Abnormal accumulation of filamentous α-synuclein (α-syn) in neurons, regarded as Lewy bodies (LBs), are a hallmark of Parkinson disease (PD). Although the exact mechanism(s) underlying LBs formation remains unknown, autophagy and ER stress response have emerged as two important pathways affecting α-syn aggregation. In present study we tested whether cells with the tetracycline-off inducible overexpression of α-syn and accumulating α-syn aggregates can benefit from autophagy activation elicited by nutrient deprivation (ND), since this approach was reported to effectively clear cellular polyglutamine aggregates. We found that nutrient deprivation of non-induced cells did not affect cell viability, but significantly activated autophagy reflected by increasing the level of autophagy marker LC3-II and autophagic flux and decrease of endogenous α-syn.
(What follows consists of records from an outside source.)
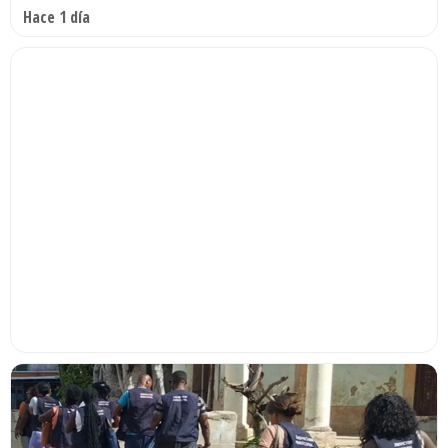
Hace 1 día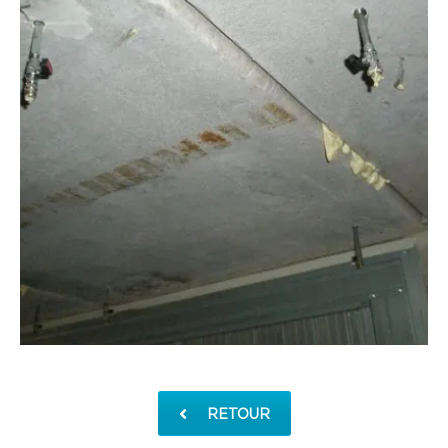
RETOUR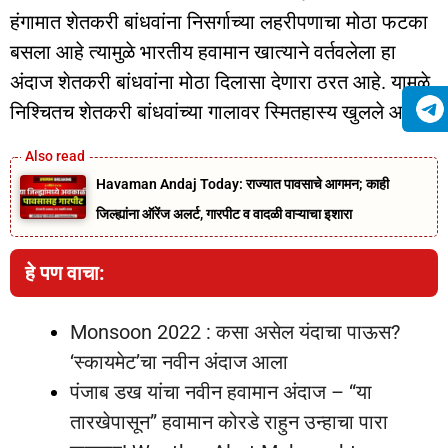
हंगामात शेतकरी बांधवांना निसर्गाच्या लहरीपणाचा मोठा फटका
बसला आहे त्यामुळे भारतीय हवामान खात्याने वर्तवलेला हा
अंदाज शेतकरी बांधवांना मोठा दिलासा देणारा ठरत आहे. यामुळे
निश्चितच शेतकरी बांधवांच्या गालावर स्मितहास्य खुलले आहे.
Havaman Andaj Today: राज्यात पावसाचे आगमन; काही
जिल्ह्यांना ऑरेंज अलर्ट, गारपीट व वादळी वाऱ्याचा इशारा
हे पण वाचा:
Monsoon 2022 : कसा असेल यंदाचा पाऊस?
‘स्कायमेट’चा नवीन अंदाज आला
पंजाब डख यांचा नवीन हवामान अंदाज – “या
तारखेपासून” हवामान कोरडे राहुन उन्हाचा पारा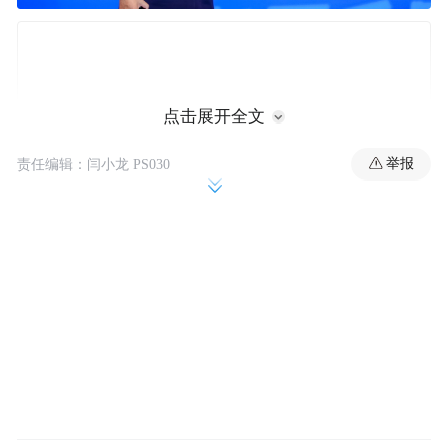
点击展开全文
举报
责任编辑：闫小龙 PS030
跨越世界杯40年 咪咕“解说全家桶”集齐世界
杯最强音
自1978年国内首次转播世界杯决赛，宋世雄
老师那句“这是阿根廷足球队的前锋，10号肯
佩斯把球铲进了球门”的浑厚之声，便为一代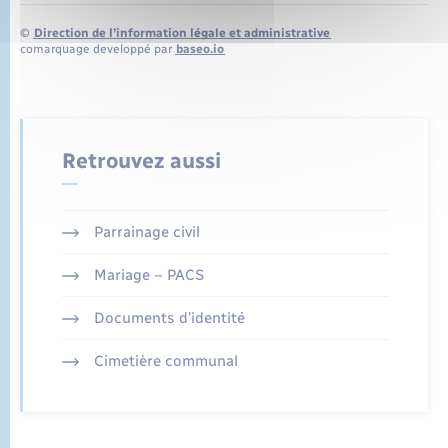
©
Direction de l’information légale et administrative
comarquage developpé par
baseo.io
Retrouvez aussi
Parrainage civil
Mariage – PACS
Documents d’identité
Cimetière communal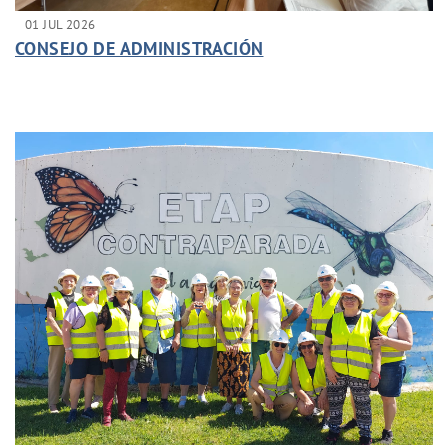
01 JUL 2026
CONSEJO DE ADMINISTRACIÓN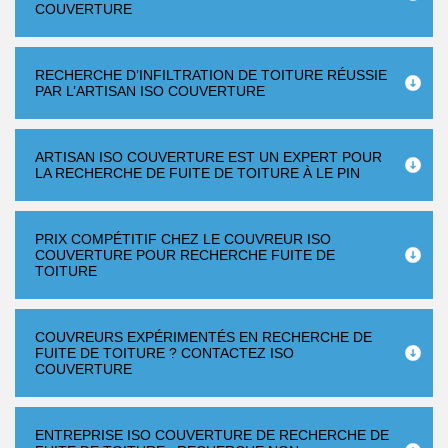
COUVERTURE
RECHERCHE D’INFILTRATION DE TOITURE RÉUSSIE
PAR L’ARTISAN ISO COUVERTURE
ARTISAN ISO COUVERTURE EST UN EXPERT POUR
LA RECHERCHE DE FUITE DE TOITURE À LE PIN
PRIX COMPÉTITIF CHEZ LE COUVREUR ISO
COUVERTURE POUR RECHERCHE FUITE DE
TOITURE
COUVREURS EXPÉRIMENTÉS EN RECHERCHE DE
FUITE DE TOITURE ? CONTACTEZ ISO
COUVERTURE
ENTREPRISE ISO COUVERTURE DE RECHERCHE DE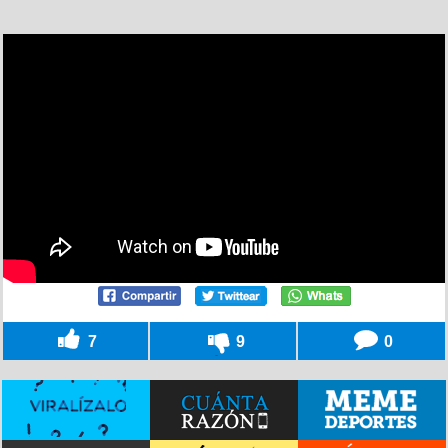
7
9
0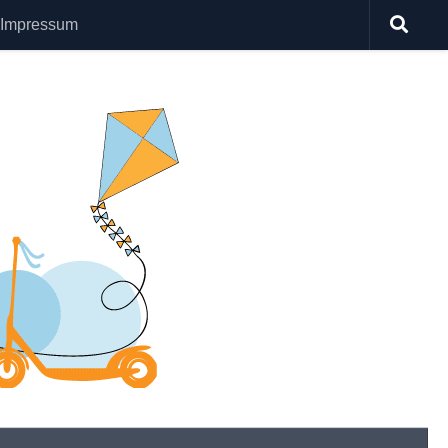
Impressum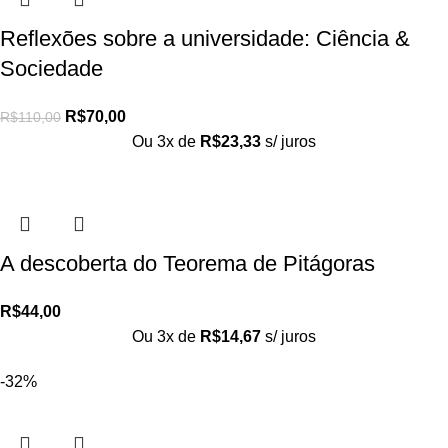
Reflexões sobre a universidade: Ciência &
Sociedade
R$
70,00
R$
110,00
Ou 3x de
R$
23,33
s/ juros
A descoberta do Teorema de Pitágoras
R$
44,00
Ou 3x de
R$
14,67
s/ juros
-32%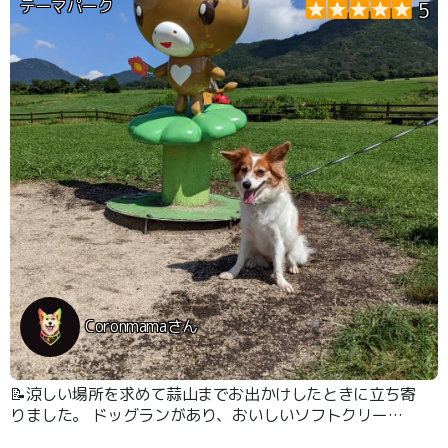
テーマパーク
5
Coronmamaさん
📝涼しい場所を求めて蒜山までお出かけしたときに立ち寄
りました。 ドッグランがあり、おいしいソフトクリーム
も販売されていて楽しめるスポットです。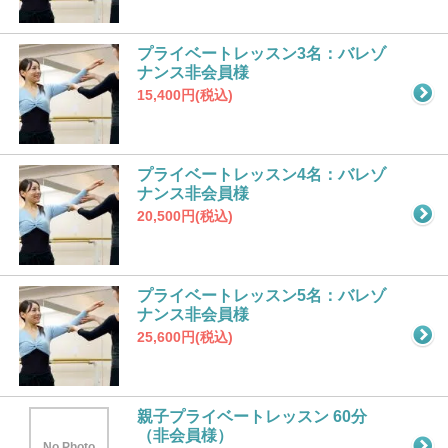
プライベートレッスン3名：バレゾ
ナンス非会員様
15,400円(税込)
プライベートレッスン4名：バレゾ
ナンス非会員様
20,500円(税込)
プライベートレッスン5名：バレゾ
ナンス非会員様
25,600円(税込)
親子プライベートレッスン 60分
（非会員様）
No Photo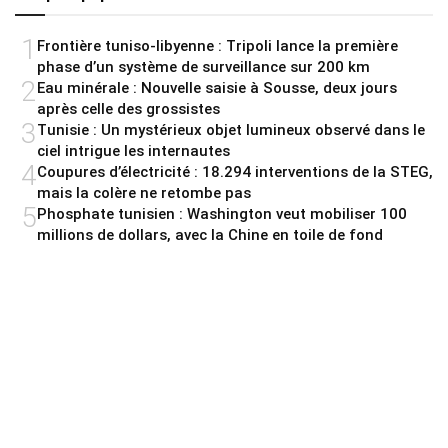
1
Frontière tuniso-libyenne : Tripoli lance la première
phase d’un système de surveillance sur 200 km
2
Eau minérale : Nouvelle saisie à Sousse, deux jours
après celle des grossistes
3
Tunisie : Un mystérieux objet lumineux observé dans le
ciel intrigue les internautes
4
Coupures d’électricité : 18.294 interventions de la STEG,
mais la colère ne retombe pas
5
Phosphate tunisien : Washington veut mobiliser 100
millions de dollars, avec la Chine en toile de fond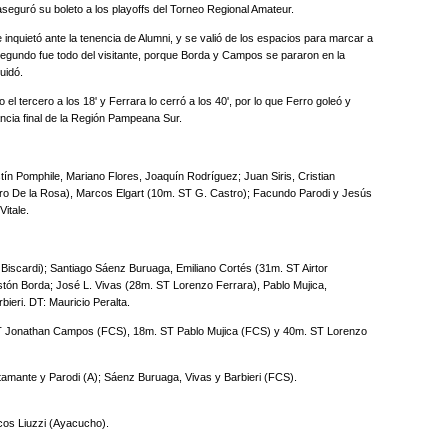
 aseguró su boleto a los playoffs del Torneo Regional Amateur.
 inquietó ante la tenencia de Alumni, y se valió de los espacios para marcar a
 segundo fue todo del visitante, porque Borda y Campos se pararon en la
quidó.
l tercero a los 18' y Ferrara lo cerró a los 40', por lo que Ferro goleó y
tancia final de la Región Pampeana Sur.
ín Pomphile, Mariano Flores, Joaquín Rodríguez; Juan Siris, Cristian
ro De la Rosa), Marcos Elgart (10m. ST G. Castro); Facundo Parodi y Jesús
Vitale.
Biscardi); Santiago Sáenz Buruaga, Emiliano Cortés (31m. ST Airtor
astón Borda; José L. Vivas (28m. ST Lorenzo Ferrara), Pablo Mujica,
ieri. DT: Mauricio Peralta.
T Jonathan Campos (FCS), 18m. ST Pablo Mujica (FCS) y 40m. ST Lorenzo
amante y Parodi (A); Sáenz Buruaga, Vivas y Barbieri (FCS).
os Liuzzi (Ayacucho).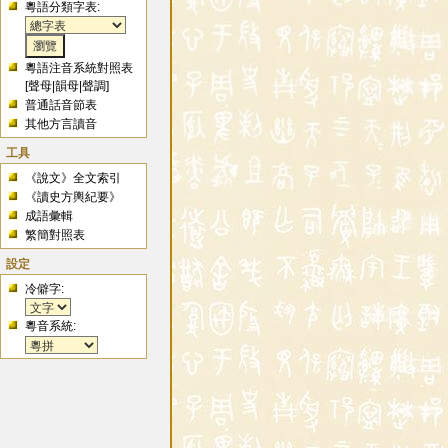
粵語分類字表:
粵語注音系統對照表
[
聲母
|
韻母
|
聲調
]
普通話音節表
其他方言讀音
工具
《說文》全文索引
《讀史方輿紀要》
成語彙輯
繁簡對照表
設定
冷僻字:
粵音系統: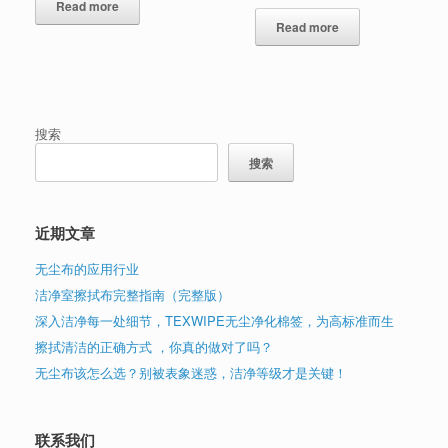
Read more
Read more
搜索
搜索
近期文章
无尘布的应用行业
洁净室擦拭布完整指南（完整版）
深入洁净每一处细节，TEXWIPE无尘净化棉签，为高标准而生
擦拭清洁的正确方式 ，你真的做对了吗？
无尘布该怎么选？别被表象迷惑，洁净等级才是关键！
联系我们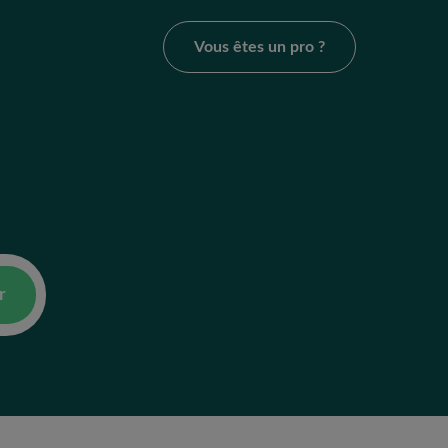
Vous êtes un pro ?
r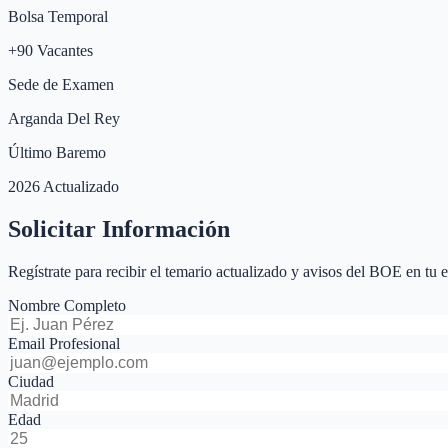
Bolsa Temporal
+
90
Vacantes
Sede de Examen
Arganda Del Rey
Último Baremo
2026 Actualizado
Solicitar Información
Regístrate para recibir el temario actualizado y avisos del BOE en tu 
Nombre Completo
Email Profesional
Ciudad
Edad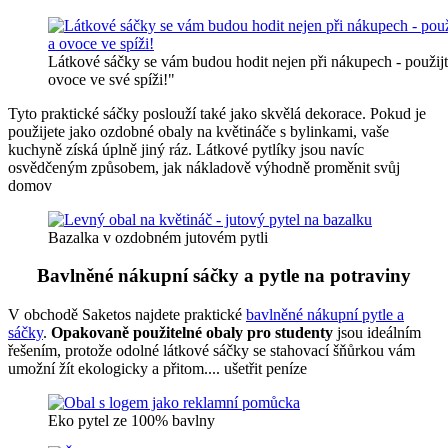
Látkové sáčky se vám budou hodit nejen při nákupech - použijte
ovoce ve své spíži!"
Tyto praktické sáčky poslouží také jako skvělá dekorace. Pokud je
použijete jako ozdobné obaly na květináče s bylinkami, vaše
kuchyně získá úplně jiný ráz. Látkové pytlíky jsou navíc
osvědčeným způsobem, jak nákladově výhodně proměnit svůj
domov
Bazalka v ozdobném jutovém pytli
Bavlněné nákupní sáčky a pytle na potraviny
V obchodě Saketos najdete praktické
bavlněné nákupní pytle a
sáčky
.
Opakovaně použitelné obaly pro studenty
jsou ideálním
řešením, protože odolné látkové sáčky se stahovací šňůrkou vám
umožní žít ekologicky a přitom.... ušetřit peníze
Eko pytel ze 100% bavlny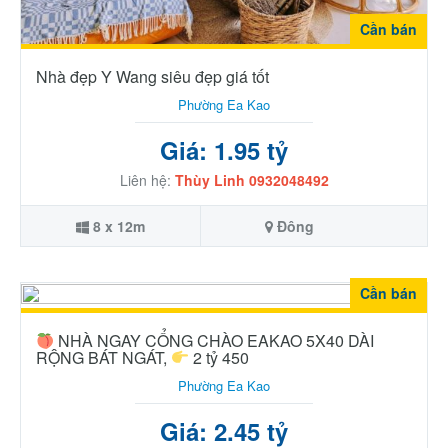
Cần bán
Nhà đẹp Y Wang siêu đẹp giá tốt
Phường Ea Kao
Giá: 1.95 tỷ
Liên hệ:
Thùy Linh 0932048492
8 x 12m
Đông
Cần bán
NHÀ NGAY CỔNG CHÀO EAKAO 5X40 DÀI
RỘNG BÁT NGÁT,
2 tỷ 450
Phường Ea Kao
Giá: 2.45 tỷ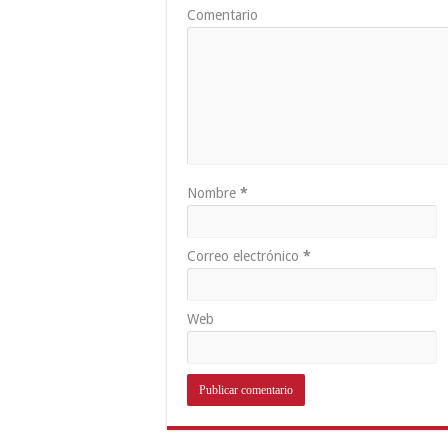
Comentario
Nombre
*
Correo electrónico
*
Web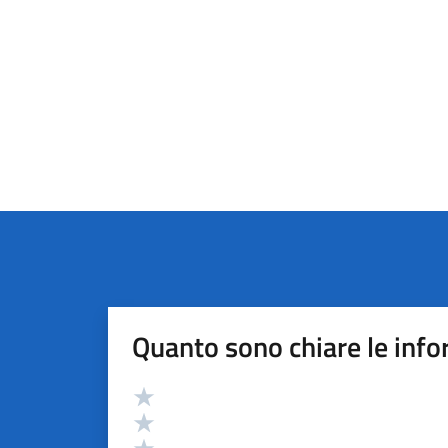
Quanto sono chiare le info
Valutazione
Valuta 5 stelle su 5
Valuta 4 stelle su 5
Valuta 3 stelle su 5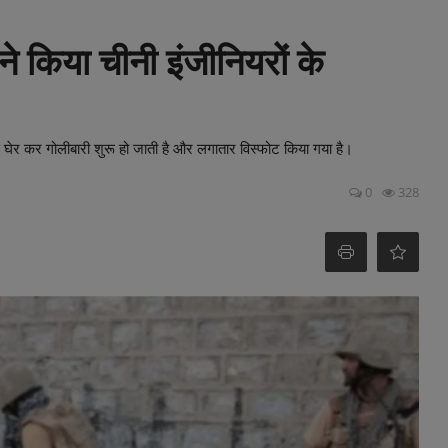
े किया चीनी इंजीनियरों के
 घेर कर गोलीबारी शुरू हो जाती है और लगातार विस्फोट किया गया है।
0
328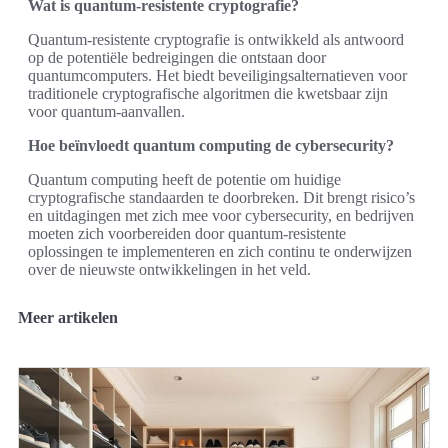
Wat is quantum-resistente cryptografie?
Quantum-resistente cryptografie is ontwikkeld als antwoord
op de potentiële bedreigingen die ontstaan door
quantumcomputers. Het biedt beveiligingsalternatieven voor
traditionele cryptografische algoritmen die kwetsbaar zijn
voor quantum-aanvallen.
Hoe beïnvloedt quantum computing de cybersecurity?
Quantum computing heeft de potentie om huidige
cryptografische standaarden te doorbreken. Dit brengt risico’s
en uitdagingen met zich mee voor cybersecurity, en bedrijven
moeten zich voorbereiden door quantum-resistente
oplossingen te implementeren en zich continu te onderwijzen
over de nieuwste ontwikkelingen in het veld.
Meer artikelen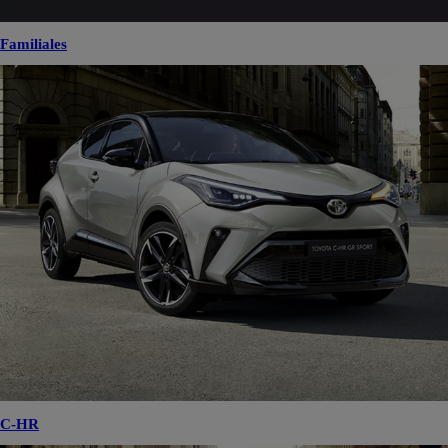
Familiales
C-HR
Cells with induced α-syn expression alone displayed autophagy activation in an α-syn dose-dependent manner to reach a level comparable to that found in non-induced, nutrient deprived counterparts. Nutrient deprivation also activated autophagy further in α-syn induced cells, but the extent was decreased with increase of α-syn dose, indicating α-syn overexpression reduces the responsiveness of cells to nutrient deprivation. Moreover, the nutrient deprivation enhanced α-syn aggregations concomitant with significant increase of apoptosis as well as ER stress response, SREBP2 activation and cholesterolgenesis. Importantly, α-syn aggregate accumulation and other effects caused by nutrient deprivation were counteracted by knockdown of SREBP2, treatment with cholesterol lowering agent-lovastatin, or by GRP78 overexpression, which also caused decrease of SREBP2 activity. Similar results were obtained from studies of primary neurons with α-syn overexpression under nutrient deprivation. Together our findings suggested that down-regulation of SREBP2 activity might be a means to prevent α-syn aggregation in PD via reducing cholesterol levels.